/Merahyanghitam
Jeruji paternalisme rawak bilateral melemboyong kilafah arkais bersentralistik honji dan pura melankolis di gembong sakura akan penggaret. Koersi artifisial abadi mentaris dan lekup panji-panji wasiat pada nurani despot biosfer berantai serta-merta rujukan penegasan Esa dan Petlura. Sambut ini untaian tangan kiri juntrungan revolver pada gedung-gedung putih PENGKHIANAT HISTORIK.
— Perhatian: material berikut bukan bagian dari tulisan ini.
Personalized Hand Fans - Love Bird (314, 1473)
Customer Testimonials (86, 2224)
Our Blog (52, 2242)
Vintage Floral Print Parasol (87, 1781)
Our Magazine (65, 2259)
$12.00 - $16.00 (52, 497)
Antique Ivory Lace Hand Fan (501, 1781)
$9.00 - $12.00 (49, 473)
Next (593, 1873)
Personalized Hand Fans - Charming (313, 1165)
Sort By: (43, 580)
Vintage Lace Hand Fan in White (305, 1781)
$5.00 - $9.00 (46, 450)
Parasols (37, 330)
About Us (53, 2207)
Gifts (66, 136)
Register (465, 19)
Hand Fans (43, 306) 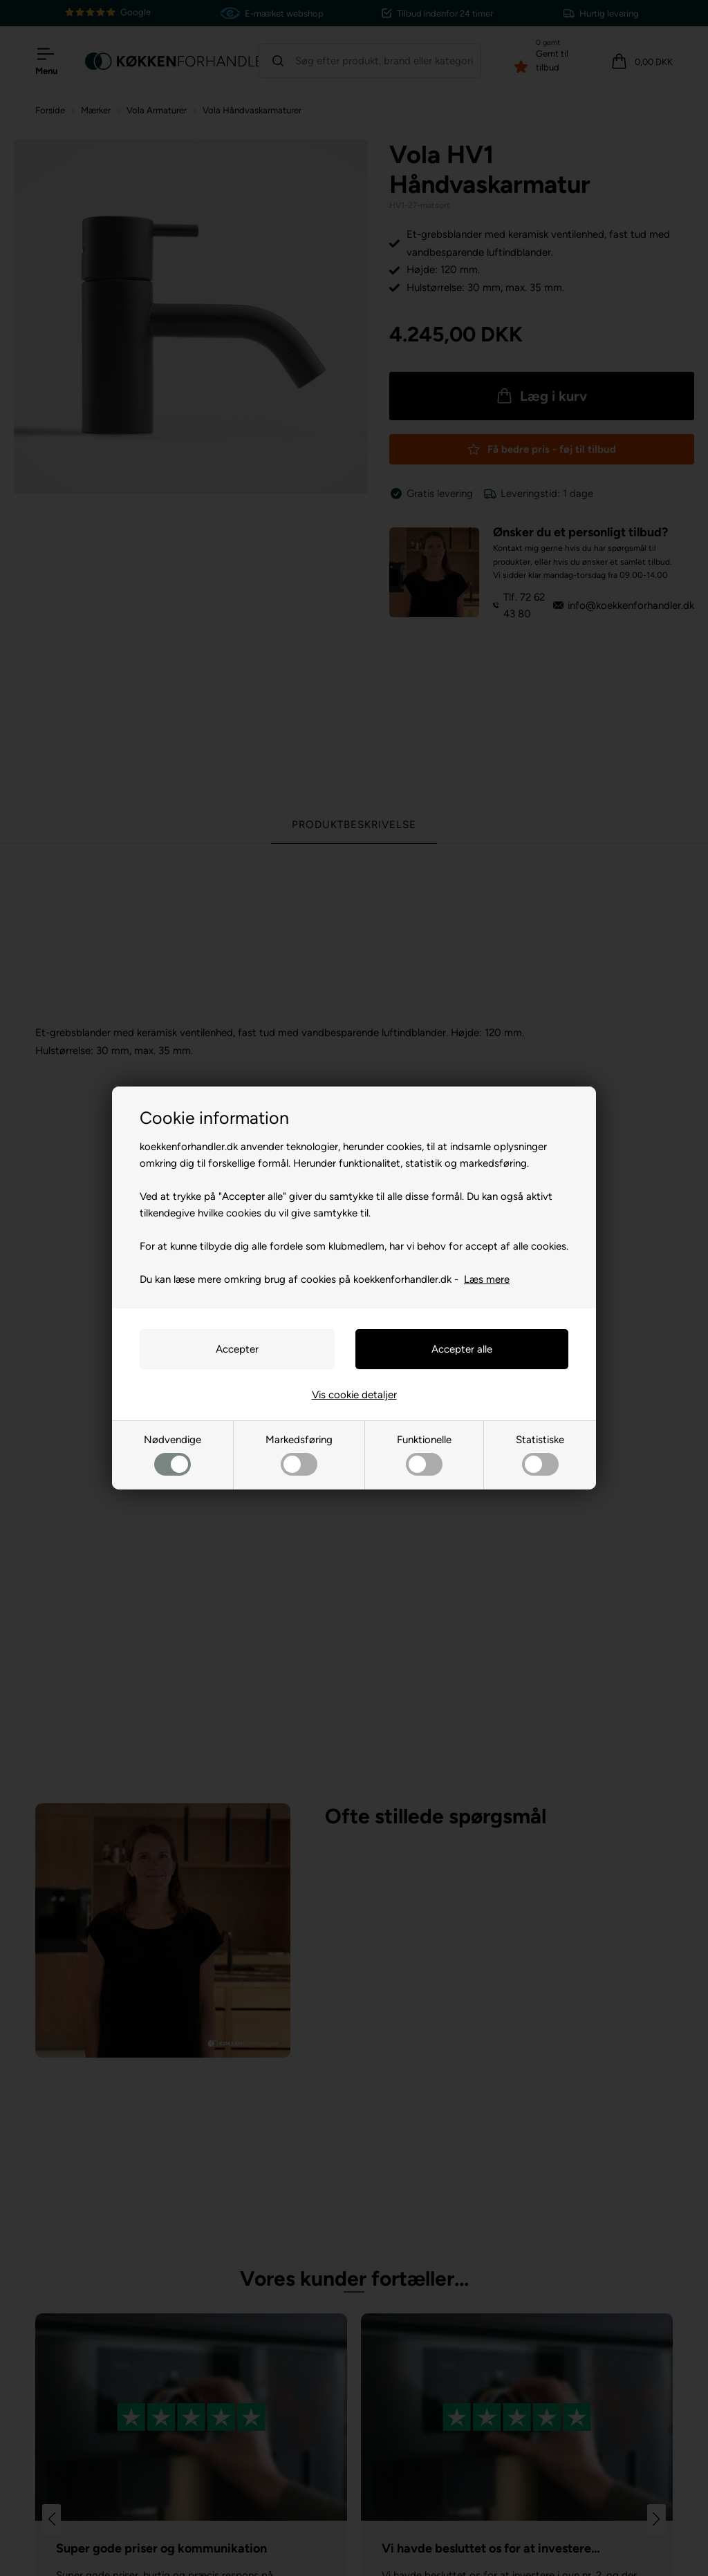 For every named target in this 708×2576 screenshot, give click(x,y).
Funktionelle (424, 1454)
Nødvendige (172, 1454)
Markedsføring (299, 1454)
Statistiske (540, 1454)
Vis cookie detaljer (354, 1395)
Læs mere (487, 1279) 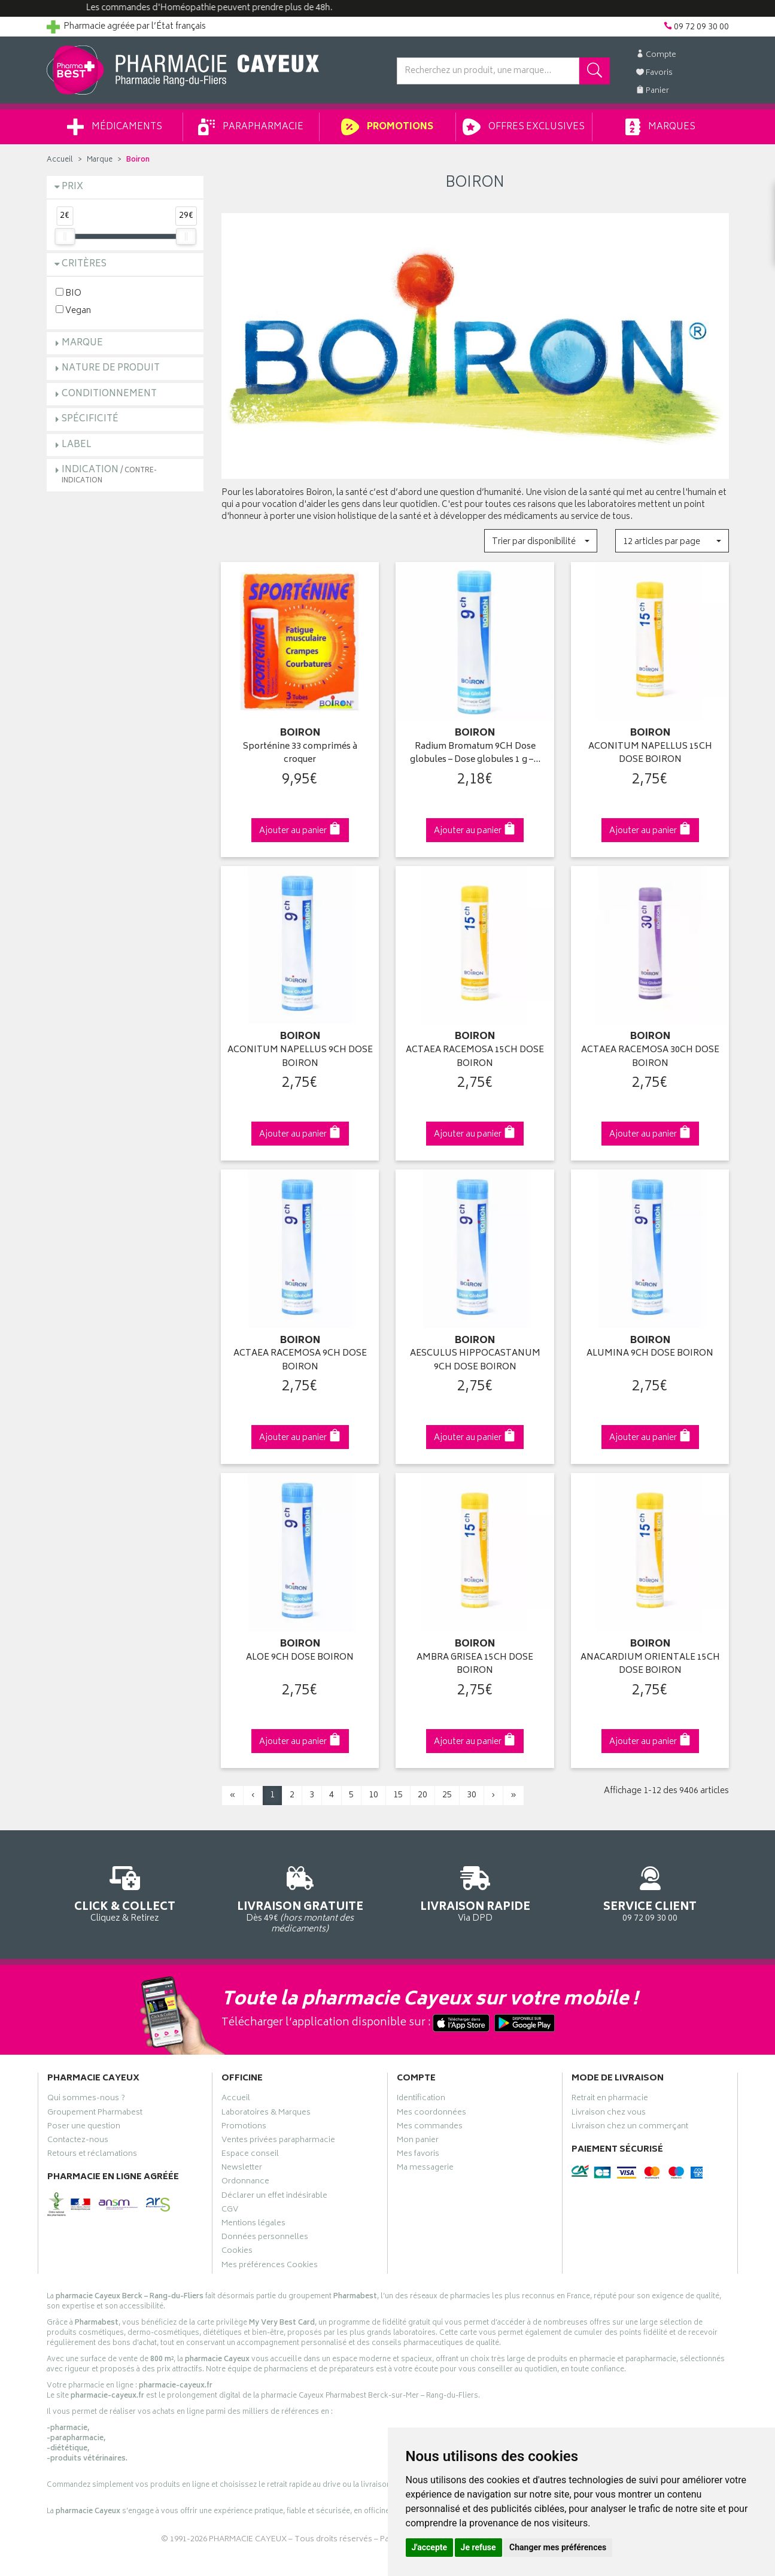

Menerjal kaula sipil dengan gasak di tulang punggung tengkorak depan tertimbun prestise bahwa kendatinya label wibawa hanya sokongan agraris. Kemawaran matahari ini akan menguning di keras nisan. Deponir. Tambo di putih kertas dan signatur. Bulan-bulanan pemaksaan untuk berjibaku pada retorik tak lagi atmosfer parak ini di gandangkan sengketa hingga melalau amanat pada ganja. Remunerasi di isme kan. Buruh bawah dibandang ludah hingga sorak penegakan rhythm merah dua alibi palu dan kapak vandalis menyesar hitam.
Kamerad.
Segaralah kobdarkan angkatan 66 sua beritme monokrasi. Interegnum berpindah tangan berupa gelang-gelang anarko untuk legasi persumpahan paleolitikum elektokrat bersandang kafan dan hendak sadar getarkan Mosi Tidak Percaya. Simbahi tikar galakkan revoke di terjal-terjal persimpangan busung lapar. Mosaikkan oksimoron pada dinding-dinding yang bermargin vandalistik. Tarik keras garis lingkar kapital “A” dari ujung lambung plutokrasi yang berselempangkan pangkat. Ukir nama-nama sejawat yang pernah hilang atau dipetruskan dengan keharuman belati di bawah air mata dan payung hitam. Retas laksamanakan kepada rakjat spektakel kode ifrit 13.12 mengunjuk otak udang yang ditutupi penjualan ribuan hektar sawah. Rompak kembali hak-hak kelas menengah sipil hingga mereka terbuka mata bahwa kaidah nanti di tanah ini akan terimplementasi harmoni semakmur Dayak.
Kalau hidup hanya sekadar hidup, babi di kubangan juga HIDUP. Kalau bekerja hanya sekadar bekerja, topeng monyet juga BEKERJA.